» **Work to be completed**
From the entries that follow, report every line in which "finală" occurs.

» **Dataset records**

⁂

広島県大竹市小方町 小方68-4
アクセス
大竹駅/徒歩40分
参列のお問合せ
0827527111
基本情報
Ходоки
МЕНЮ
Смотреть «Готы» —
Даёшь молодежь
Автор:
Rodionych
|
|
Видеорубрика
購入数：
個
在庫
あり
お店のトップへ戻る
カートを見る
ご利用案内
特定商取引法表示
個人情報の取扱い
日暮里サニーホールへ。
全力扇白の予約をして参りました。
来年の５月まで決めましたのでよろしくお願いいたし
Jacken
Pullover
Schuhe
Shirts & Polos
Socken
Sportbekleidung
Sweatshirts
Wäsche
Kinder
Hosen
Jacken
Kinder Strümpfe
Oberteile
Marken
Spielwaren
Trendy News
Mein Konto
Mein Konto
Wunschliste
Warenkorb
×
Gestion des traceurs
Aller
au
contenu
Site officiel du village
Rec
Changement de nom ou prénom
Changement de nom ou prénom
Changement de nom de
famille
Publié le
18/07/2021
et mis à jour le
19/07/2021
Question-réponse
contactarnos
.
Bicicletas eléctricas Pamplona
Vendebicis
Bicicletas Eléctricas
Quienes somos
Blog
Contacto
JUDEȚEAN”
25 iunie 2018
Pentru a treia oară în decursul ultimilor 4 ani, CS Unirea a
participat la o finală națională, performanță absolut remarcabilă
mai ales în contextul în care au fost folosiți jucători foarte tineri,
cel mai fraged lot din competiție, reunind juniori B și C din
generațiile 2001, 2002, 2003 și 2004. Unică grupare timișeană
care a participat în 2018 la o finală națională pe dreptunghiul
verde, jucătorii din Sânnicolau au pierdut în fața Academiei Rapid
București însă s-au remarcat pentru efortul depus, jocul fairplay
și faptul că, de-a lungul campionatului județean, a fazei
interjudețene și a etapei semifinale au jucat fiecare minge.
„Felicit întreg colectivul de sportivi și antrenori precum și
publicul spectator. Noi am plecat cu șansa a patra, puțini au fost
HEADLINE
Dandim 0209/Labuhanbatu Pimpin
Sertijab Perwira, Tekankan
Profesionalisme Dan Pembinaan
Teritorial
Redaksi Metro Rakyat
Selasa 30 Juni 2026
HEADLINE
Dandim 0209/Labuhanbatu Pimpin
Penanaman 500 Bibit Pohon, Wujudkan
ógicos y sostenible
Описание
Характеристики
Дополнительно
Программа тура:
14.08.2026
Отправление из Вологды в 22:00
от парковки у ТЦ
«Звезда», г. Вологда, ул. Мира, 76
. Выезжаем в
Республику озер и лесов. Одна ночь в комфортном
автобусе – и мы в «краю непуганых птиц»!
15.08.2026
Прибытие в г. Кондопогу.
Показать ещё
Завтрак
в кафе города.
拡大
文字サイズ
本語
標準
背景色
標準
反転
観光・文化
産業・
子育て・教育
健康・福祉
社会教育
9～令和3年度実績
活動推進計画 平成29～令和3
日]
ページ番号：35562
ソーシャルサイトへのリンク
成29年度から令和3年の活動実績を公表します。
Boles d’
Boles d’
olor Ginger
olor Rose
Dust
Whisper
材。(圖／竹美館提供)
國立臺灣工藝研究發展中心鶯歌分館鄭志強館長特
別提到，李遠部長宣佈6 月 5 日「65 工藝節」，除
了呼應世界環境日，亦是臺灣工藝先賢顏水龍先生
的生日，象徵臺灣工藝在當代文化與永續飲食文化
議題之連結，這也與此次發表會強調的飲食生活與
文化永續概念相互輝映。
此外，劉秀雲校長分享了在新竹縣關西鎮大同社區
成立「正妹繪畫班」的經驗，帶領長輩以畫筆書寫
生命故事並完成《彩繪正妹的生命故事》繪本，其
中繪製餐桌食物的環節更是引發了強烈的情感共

⁂

» **Answer box**
participat la o finală națională, performanță absolut remarcabilă
care a participat în 2018 la o finală națională pe dreptunghiul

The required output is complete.